Back to Bear

Compilation entries from an intercepted invocation

requirements/output-compilation-entries.md

4.1.38.0 KB
Original Source

Intent

Build systems often compile several sources in one compiler invocation, or combine compiling and linking in a single command. Tools that consume compile_commands.json (clangd, clang-tidy, and similar) expect one entry per translation unit -- each entry describing how to compile exactly one source file on its own, without the noise of linking or of siblings compiled in the same invocation.

Bear's job is to turn each intercepted compiler invocation into zero, one, or many entries, so that downstream tools see a clean, per-source compile command regardless of how the build system phrased the invocation.

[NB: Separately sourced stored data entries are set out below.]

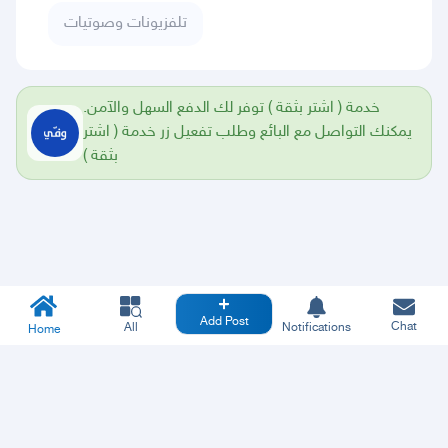
تلفزيونات وصوتيات
خدمة ( اشتر بثقة ) توفر لك الدفع السهل والآمن.
يمكنك التواصل مع البائع وطلب تفعيل زر خدمة ( اشتر
بثقة )
Add Post
Chat
All
Notifications
Home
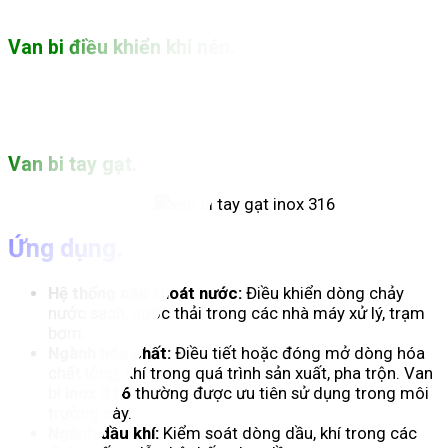
Van bi điều khiển khí nén.
.
Van bi tay gạt.
Ứng dụng.
Hệ thống cấp thoát nước:
Điều khiển dòng chảy
nước sạch, nước thải trong các nhà máy xử lý, trạm
bơm.
Ngành hóa chất:
Điều tiết hoặc đóng mở dòng hóa
chất lỏng, khí trong quá trình sản xuất, pha trộn. Van
bi
inox 316
thường được ưu tiên sử dụng trong môi
trường này.
Ngành dầu khí:
Kiểm soát dòng dầu, khí trong các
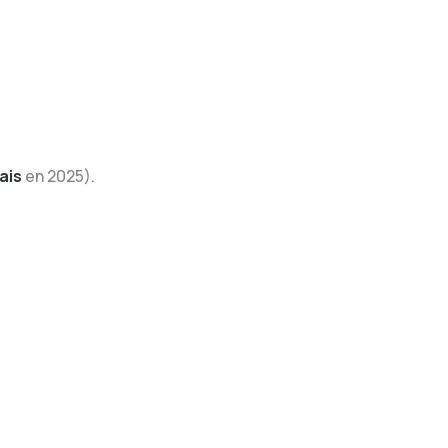
ais
en 2025).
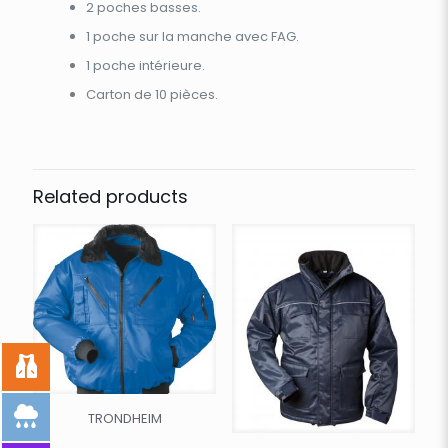
2 poches basses.
1 poche sur la manche avec FAG.
1 poche intérieure.
Carton de 10 pièces.
Related products
TRONDHEIM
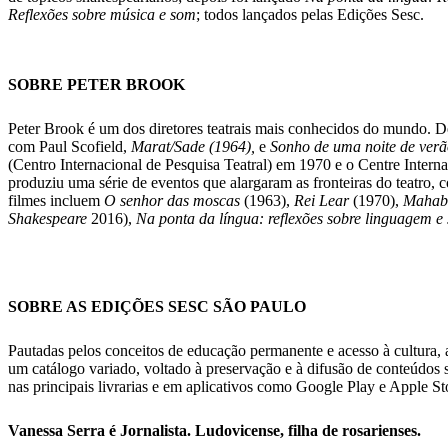
Reflexões sobre música e som
; todos lançados pelas Edições Sesc.
SOBRE PETER BROOK
Peter Brook é um dos diretores teatrais mais conhecidos do mundo. De
com Paul Scofield,
Marat/Sade (1964),
e
Sonho de uma noite de ver
(Centro Internacional de Pesquisa Teatral) em 1970 e o Centre Interna
produziu uma série de eventos que alargaram as fronteiras do teatro,
filmes incluem
O senhor das moscas
(1963),
Rei Lear
(1970),
Mahab
Shakespeare
2016),
Na ponta da língua: reflexões sobre linguagem e
SOBRE AS EDIÇÕES SESC SÃO PAULO
Pautadas pelos conceitos de educação permanente e acesso à cultura,
um catálogo variado, voltado à preservação e à difusão de conteúdos s
nas principais livrarias e em aplicativos como Google Play e Apple St
Vanessa Serra é Jornalista. Ludovicense, filha de rosarienses.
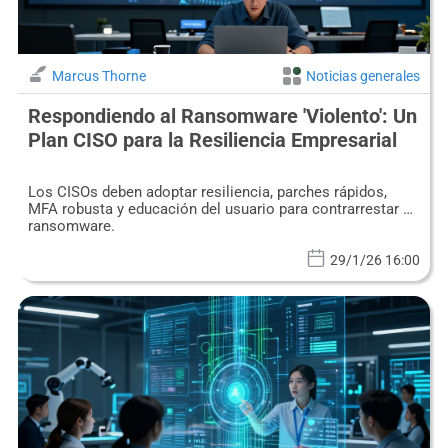
Marcus Thorne
Noticias generales
Respondiendo al Ransomware 'Violento': Un
Plan CISO para la Resiliencia Empresarial
Los CISOs deben adoptar resiliencia, parches rápidos,
MFA robusta y educación del usuario para contrarrestar el
ransomware.
29/1/26 16:00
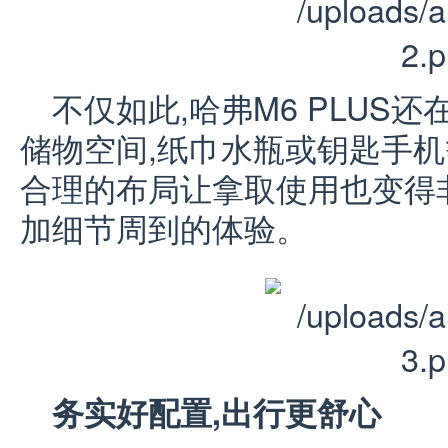
不仅如此,哈弗M6 PLUS
储物空间,纸巾水瓶或钥匙手机
合理的布局让拿取使用也变得
加细节周到的体验。
务实好配置,出行更舒心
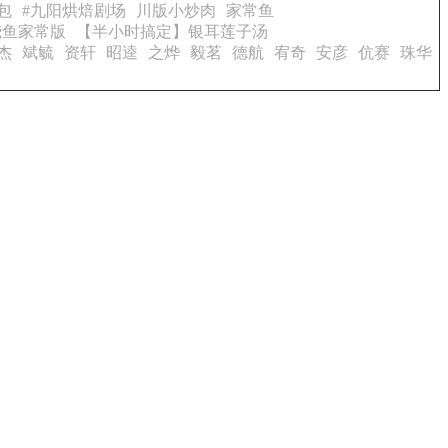
包
#九阳烘焙剧场
川版小炒肉
家常鱼
烧鱼家常版
【半小时搞定】银耳莲子汤
杰
斌毓
资轩
昭逵
之烨
毅茗
德航
宥奇
安彦
伉赛
珠华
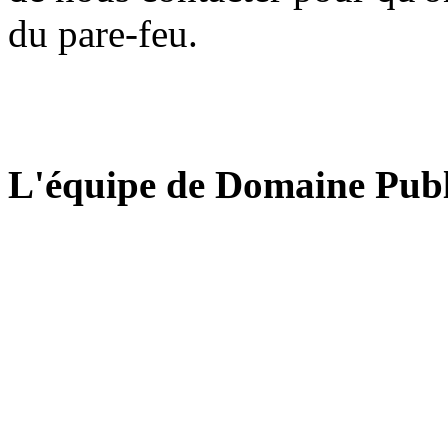
du pare-feu.
L'équipe de Domaine Publ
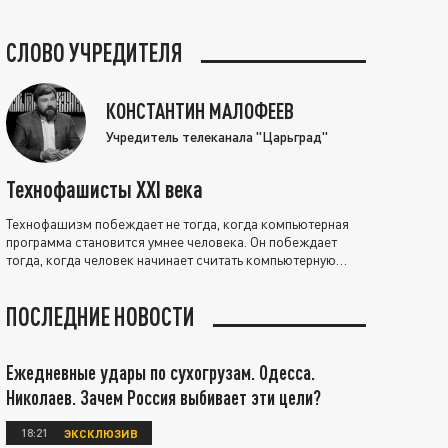
СЛОВО УЧРЕДИТЕЛЯ
КОНСТАНТИН МАЛОФЕЕВ
Учредитель телеканала "Царьград"
Технофашисты XXI века
Технофашизм побеждает не тогда, когда компьютерная
программа становится умнее человека. Он побеждает
тогда, когда человек начинает считать компьютерную
программу нравственно выше себя.
ПОСЛЕДНИЕ НОВОСТИ
Ежедневные удары по сухогрузам. Одесса.
Николаев. Зачем Россия выбивает эти цели?
18:21
ЭКСКЛЮЗИВ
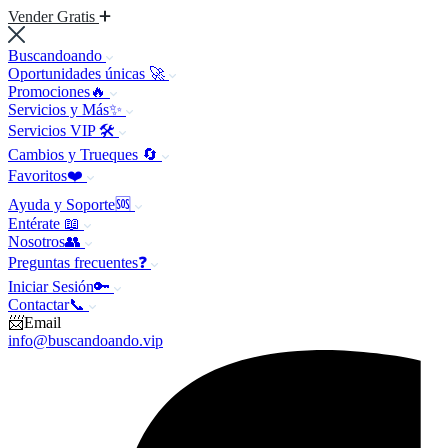
Vender Gratis
Buscandoando
Oportunidades únicas 🚀
Promociones🔥
Servicios y Más✨
Servicios VIP 🛠️
Cambios y Trueques 🔄
Favoritos❤️
Ayuda y Soporte🆘
Entérate 📖
Nosotros👥
Preguntas frecuentes❓
Iniciar Sesión🔑
Contactar📞
📨Email
info@buscandoando.vip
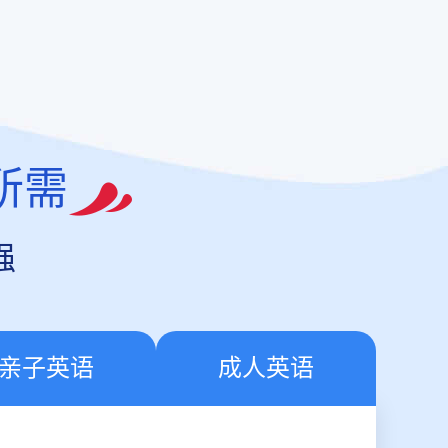
所需
强
亲子英语
成人英语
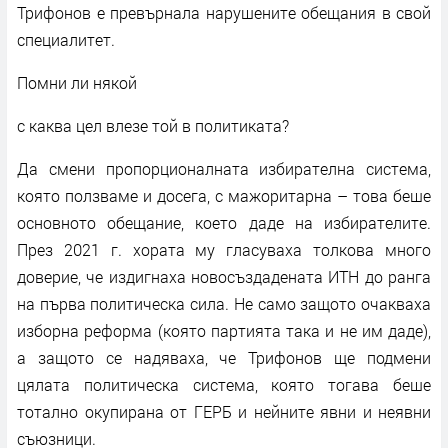
Трифонов е превърнала нарушените обещания в свой
специалитет.
Помни ли някой
с каква цел влезе той в политиката?
Да смени пропорционалната избирателна система,
която ползваме и досега, с мажоритарна – това беше
основното обещание, което даде на избирателите.
През 2021 г. хората му гласуваха толкова много
доверие, че издигнаха новосъздадената ИТН до ранга
на първа политическа сила. Не само защото очакваха
изборна реформа (която партията така и не им даде),
а защото се надяваха, че Трифонов ще подмени
цялата политическа система, която тогава беше
тотално окупирана от ГЕРБ и нейните явни и неявни
съюзници.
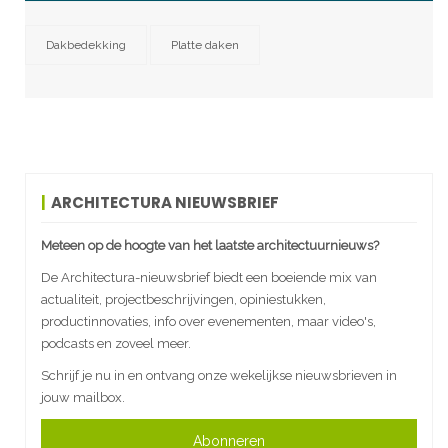
Dakbedekking
Platte daken
ARCHITECTURA NIEUWSBRIEF
Meteen op de hoogte van het laatste architectuurnieuws?
De Architectura-nieuwsbrief biedt een boeiende mix van
actualiteit, projectbeschrijvingen, opiniestukken,
productinnovaties, info over evenementen, maar video's,
podcasts en zoveel meer.
Schrijf je nu in en ontvang onze wekelijkse nieuwsbrieven in
jouw mailbox.
Abonneren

The rules below describe the user-visible transformation. The JSON shape of an individual entry is covered separately by output-json-compilation-database. Per-compiler details (which flags each compiler recognizes, which extensions identify its sources, how MSVC-style flags differ from GCC/Clang-style) are defined by Bear's per-compiler interpreters.

Acceptance criteria

One entry per compilable source

  • An invocation that names N source files produces exactly N entries
  • Recognized source extensions include .c, .cc, .cpp, .cxx, .m, .mm, .S, .s, .f, .f90, .cu, and other language- specific extensions defined by the per-compiler interpreters
  • Each entry's file field is one of those sources
  • In each entry, the other sources from the same invocation are removed from the argument list -- each entry looks like a command that compiles only that one source
  • If the same source appears more than once in the same invocation (cc -c foo.c foo.c), one entry is produced per positional occurrence; deduplication is then the responsibility of output-duplicate-detection

Zero entries for invocations that do not compile a source

An invocation produces no entries when any of the following holds:

  • Every positional file argument is an object file, archive, or shared library (.o, .obj, .a, .so, .lib, .dylib, ...) -- this is a pure link step
  • The invocation requests information only (--version, --help, -###, -dumpversion, ...)
  • The invocation requests preprocessing only (-E) or dependency generation only (-M or -MM without a compile step)
  • The executable is not a recognized compiler, or argument parsing does not find a source; Bear emits no entry rather than a best-effort guess

-fsyntax-only, -MD, and -MMD do compile the source (the last two emit dependency files as a side effect) and therefore produce an entry.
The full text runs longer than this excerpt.